Assigning seats during order entry
As you add items to the order, tap the Seat field and select the seat number for each item. If a guest orders multiple items (a starter and a main), each item gets the same seat number. The KDS groups items by seat, making it easy for the kitchen to see all dishes for a given guest.
Scenario: table of four with coursing and seat numbers
A party of four is seated at table 10 for dinner. The server greets them, takes drink orders first, then returns for the food order.
Round 1 —Drinks. The server opens table 10's order screen and adds four drinks: two glasses of Pinot Noir (seats 1 and 3), a sparkling water (seat 2), and a craft beer (seat 4). All drinks are assigned to course 1. The server taps the send button. The drinks route to the bar station on the KDS.
Round 2 —Food. The server returns to the order screen and adds the food order. Seat 1 orders the Caesar salad (course 2) and the ribeye steak, medium rare (course 3). Seat 2 orders the soup of the day (course 2) and the grilled salmon (course 3). Seat 3 orders the burrata (course 2) and the lamb chops, medium (course 3). Seat 4 orders the shrimp cocktail (course 2) and the chicken parmesan (course 3). The server reviews the summary —twelve items total, properly distributed across courses and seats —then taps the send button.

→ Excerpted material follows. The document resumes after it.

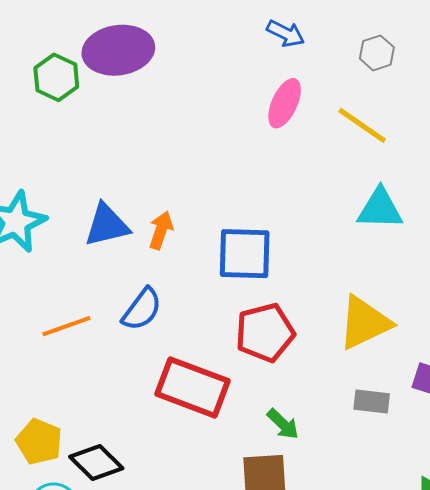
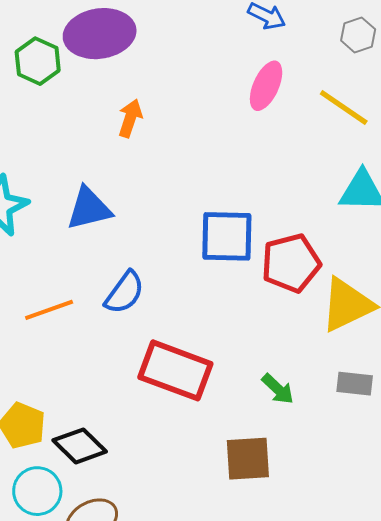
orange arrow: (161, 230) -> (130, 118), moved
red pentagon: (265, 333) -> (291, 263), moved
green arrow: (283, 424) -> (278, 389), moved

In the kitchen. Course 2 (starters) fires immediately on the KDS. The kitchen prepares all four starters. When they are plated and picked up, the KDS operator bumps them.
Firing mains. The server watches the table. When the starters are cleared and the table is ready, the server sends the next course items from the order screen. Course 3 (mains) appears on the KDS. The kitchen sees four mains with seat numbers and modifiers —they know the ribeye at seat 1 is medium rare and the lamb chops at seat 3 are medium.
Delivery. The food runner picks up the mains and checks the ticket. No auctioning needed —seat numbers guide every plate to the right guest. The table is impressed that their food arrives without a single "Who had the salmon?"
The entire meal was paced by courses and personalized by seat numbers, all managed through the same order entry screen.